Data for review:
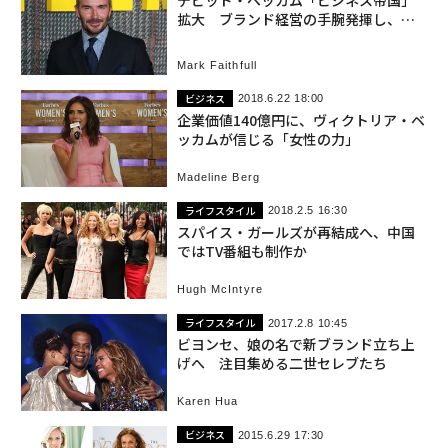
デビッド・ベッカム「ビジネス帝国」
拡大 ブランド経営の手腕発揮し、妻
ヴィクトリアの事業も支援
Mark Faithfull
ビジネス
2018.6.22 18:00
企業価値140億円に、ヴィクトリア・ベ
ッカムが信じる「女性の力」
Madeline Berg
ライフスタイル
2018.2.5 16:30
スパイス・ガールズが再結成へ、中国
ではTV番組も制作か
Hugh McIntyre
ライフスタイル
2017.2.8 10:45
ビヨンセ、娘の名で新ブランド立ち上
げへ 注目集める二世セレブたち
Karen Hua
ビジネス
2015.6.29 17:30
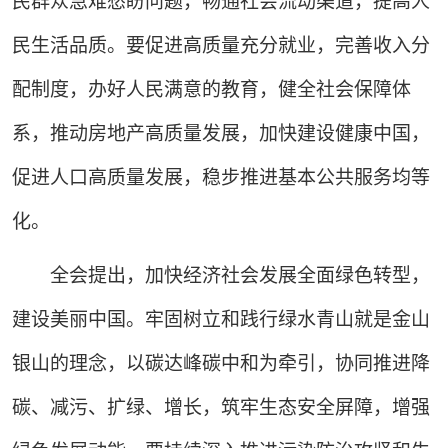
民群众急难愁盼问题，畅通社会流动渠道，提高人
民生活品质。要促进高质量充分就业，完善收入分
配制度，办好人民满意的教育，健全社会保障体
系，推动房地产高质量发展，加快建设健康中国，
促进人口高质量发展，稳步推进基本公共服务均等
化。
全会提出，加快经济社会发展全面绿色转型，
建设美丽中国。牢固树立和践行绿水青山就是金山
银山的理念，以碳达峰碳中和为牵引，协同推进降
碳、减污、扩绿、增长，筑牢生态安全屏障，增强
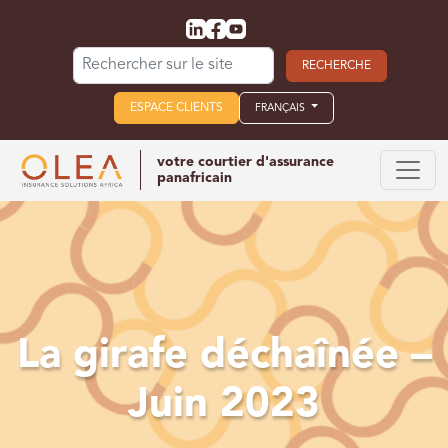
Search for:
ESPACE CLIENTS
FRANÇAIS
votre courtier d'assurance
panafricain
La girafe déchaînée –
Juin 2023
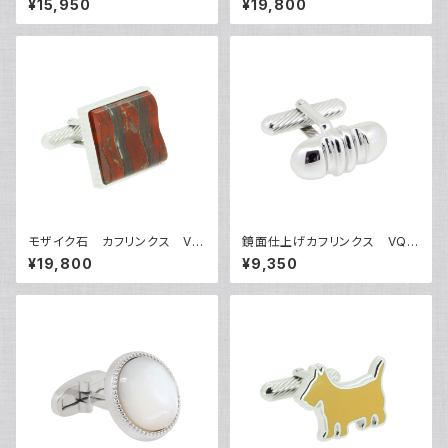
¥15,950
¥19,800
モザイク石 カフリンクス VQ
鏡面仕上げカフリンクス VQC
C-1504A
-0608
¥19,800
¥9,350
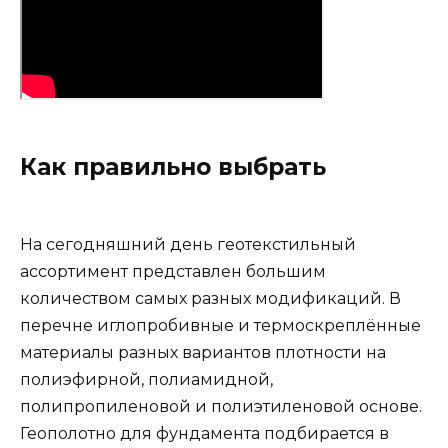
Как правильно выбрать
На сегодняшний день геотекстильный
ассортимент представлен большим
количеством самых разных модификаций. В
перечне иглопробивные и термоскреплённые
материалы разных вариантов плотности на
полиэфирной, полиамидной,
полипропиленовой и полиэтиленовой основе.
Геополотно для фундамента подбирается в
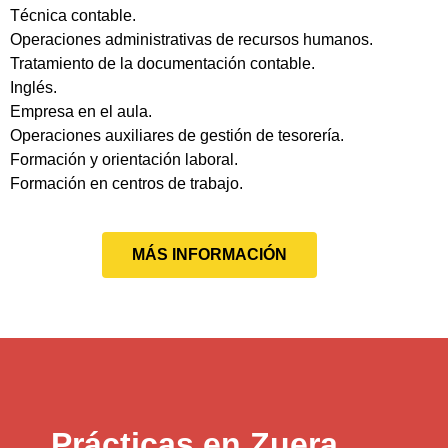
Técnica contable.
Operaciones administrativas de recursos humanos.
Tratamiento de la documentación contable.
Inglés.
Empresa en el aula.
Operaciones auxiliares de gestión de tesorería.
Formación y orientación laboral.
Formación en centros de trabajo.
MÁS INFORMACIÓN
Prácticas en Zuera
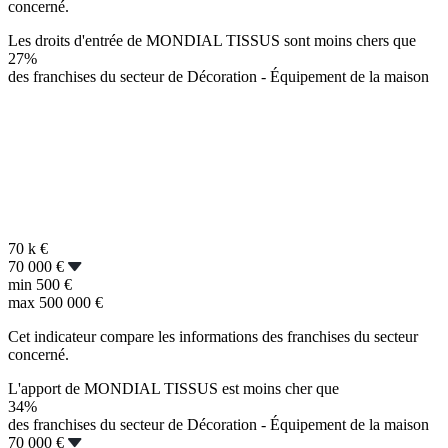
concerné.
Les droits d'entrée de MONDIAL TISSUS sont moins chers que
27%
des franchises du secteur de Décoration - Équipement de la maison
70 k
€
70 000 €
min
500 €
max
500 000 €
Cet indicateur compare les informations des franchises du secteur
concerné.
L'apport de MONDIAL TISSUS est moins cher que
34%
des franchises du secteur de Décoration - Équipement de la maison
70 000 €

Exercise goal: Where an entry contains an image, leave the image out; otherwise retype everything exactly.

Solution:
デビッド・ベッカム「ビジネス帝国」
拡大 ブランド経営の手腕発揮し、妻
ヴィクトリアの事業も支援
Mark Faithfull
ビジネス
2018.6.22 18:00
企業価値140億円に、ヴィクトリア・ベ
ッカムが信じる「女性の力」
Madeline Berg
ライフスタイル
2018.2.5 16:30
スパイス・ガールズが再結成へ、中国
ではTV番組も制作か
Hugh McIntyre
ライフスタイル
2017.2.8 10:45
ビヨンセ、娘の名で新ブランド立ち上
げへ 注目集める二世セレブたち
Karen Hua
ビジネス
2015.6.29 17:30
民群众急难愁盼问题，畅通社会流动渠道，提高人
民生活品质。要促进高质量充分就业，完善收入分
配制度，办好人民满意的教育，健全社会保障体
系，推动房地产高质量发展，加快建设健康中国，
促进人口高质量发展，稳步推进基本公共服务均等
化。
全会提出，加快经济社会发展全面绿色转型，
建设美丽中国。牢固树立和践行绿水青山就是金山
银山的理念，以碳达峰碳中和为牵引，协同推进降
碳、减污、扩绿、增长，筑牢生态安全屏障，增强
Search for:
ESPACE CLIENTS
FRANÇAIS
votre courtier d'assurance
panafricain
La girafe déchaînée –
Juin 2023
¥15,950
¥19,800
モザイク石 カフリンクス VQ
鏡面仕上げカフリンクス VQC
C-1504A
-0608
¥19,800
¥9,350
Как правильно выбрать
На сегодняшний день геотекстильный
ассортимент представлен большим
количеством самых разных модификаций. В
перечне иглопробивные и термоскреплённые
материалы разных вариантов плотности на
полиэфирной, полиамидной,
полипропиленовой и полиэтиленовой основе.
Геополотно для фундамента подбирается в
Técnica contable.
Operaciones administrativas de recursos humanos.
Tratamiento de la documentación contable.
Inglés.
Empresa en el aula.
Operaciones auxiliares de gestión de tesorería.
Formación y orientación laboral.
Formación en centros de trabajo.
MÁS INFORMACIÓN
Prácticas en Zuera
concerné.
Les droits d'entrée de MONDIAL TISSUS sont moins chers que
27%
des franchises du secteur de Décoration - Équipement de la maison
70 k
€
70 000 €
min
500 €
max
500 000 €
Cet indicateur compare les informations des franchises du secteur
concerné.
L'apport de MONDIAL TISSUS est moins cher que
34%
des franchises du secteur de Décoration - Équipement de la maison
70 000 €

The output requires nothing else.